A few months ago saw the publication, in Portuguese, of a new book by Wellington Sari, Brian De Palma / Masked Opacitiy. The book came together as a result of Sari's master's thesis, and can be ordered here. An English-language version of the book's preface by Luiz Carlos Oliveira Jr. can be read at the blog The Earth is Round - here's an excerpt:
Let us remember that in Michelangelo Antonioni's matrix film, Blow-Up (1966), a photographer records the signs of a crime that he only notices after developing the images. The analysis a posteriori of the enlarged photos makes it emerge – in the residual form of a “stain”, or what Roland Barthes would call point[I] – something that, however, had not caught the photographer’s eye during the immediate experience of the event.
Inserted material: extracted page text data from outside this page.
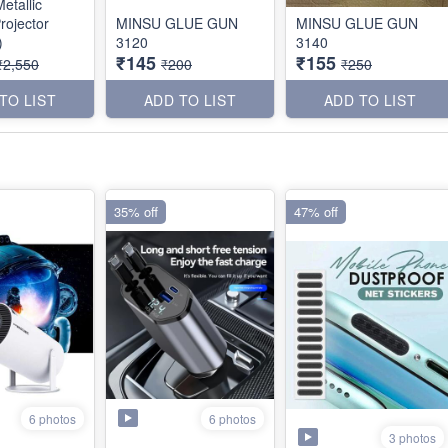
etallic
rojector
MINSU GLUE GUN
MINSU GLUE GUN
)
3120
3140
₹145
₹155
₹2,550
₹200
₹250
TO LIST
ADD TO LIST
ADD TO LIST
35% off
47% off
6 photos
6 photos
3 photos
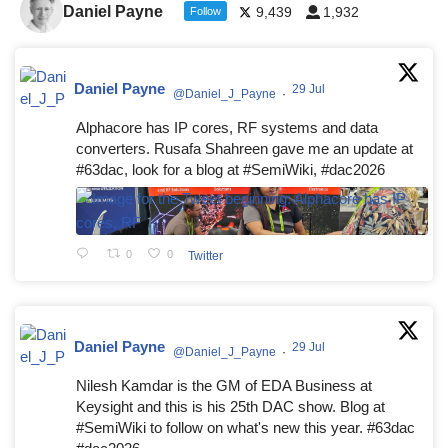
Daniel Payne
9,439
1,932
Follow
Daniel Payne
29 Jul
@Daniel_J_Payne
·
Alphacore has IP cores, RF systems and data
converters. Rusafa Shahreen gave me an update at
#63dac, look for a blog at #SemiWiki, #dac2026
0
0
Twitter
Daniel Payne
29 Jul
@Daniel_J_Payne
·
Nilesh Kamdar is the GM of EDA Business at
Keysight and this is his 25th DAC show. Blog at
#SemiWiki to follow on what's new this year. #63dac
Perception is delayed and becomes dependent on a mediating device. The crime only appears in the image, in the photograph, in the representation, with all the shadow of doubt entailed by the perceptual decalation and the phenomenological reduction of reality to the two-dimensional surface of the photographic image.
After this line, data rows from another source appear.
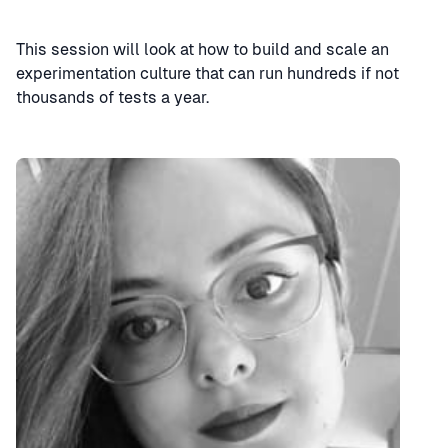
This session will look at how to build and scale an
experimentation culture that can run hundreds if not
thousands of tests a year.
Speaker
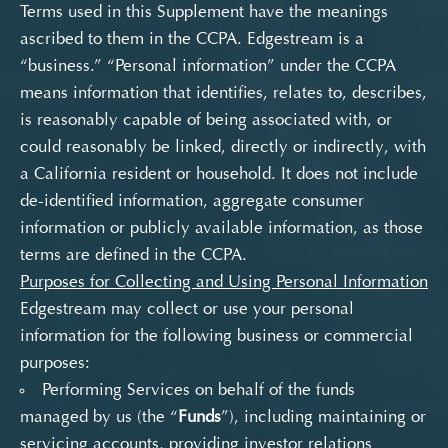
Terms used in this Supplement have the meanings
ascribed to them in the CCPA.
Edgestream is a
“business.” “Personal information” under the CCPA
means information that identifies, relates to, describes,
is reasonably capable of being associated with, or
could reasonably be linked, directly or indirectly, with
a California resident or household. It does not include
de-identified information, aggregate consumer
information or publicly available information, as those
terms are defined in the CCPA.
Purposes for Collecting and Using Personal Information
Edgestream may collect or use your personal
information for the following business or commercial
purposes:
Performing Services on behalf of the funds
managed by us (the “
Funds
”), including maintaining or
servicing accounts, providing investor relations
Brian De Palma embodied the “syndrome Blow-Up" from Greetings (1968), which recreated the scene of photographic enlargement with an undisguised caricature tone and treated in a satirical way the theme of political conspiracy and paranoia – then in vogue, especially in the aftermath of the assassination of John F. Kenedy and his shocking record in the most famous amateur film in history, the super-8 filming of Abraham Zapruder.

Then in A shot in the night (Blow Out, 1981), the plot becomes a serious topic and the dialogue with Blow-Up is improved: Brian De Palma reinvents the hermeneutic vertigo of Antonioni's film through the exhaustive anamnesis of an event also recorded as a sound recording, and not just as an image – the reflection on the gaze-frame and the point of view unfolds into an investigation about subjective sound and the point of listening.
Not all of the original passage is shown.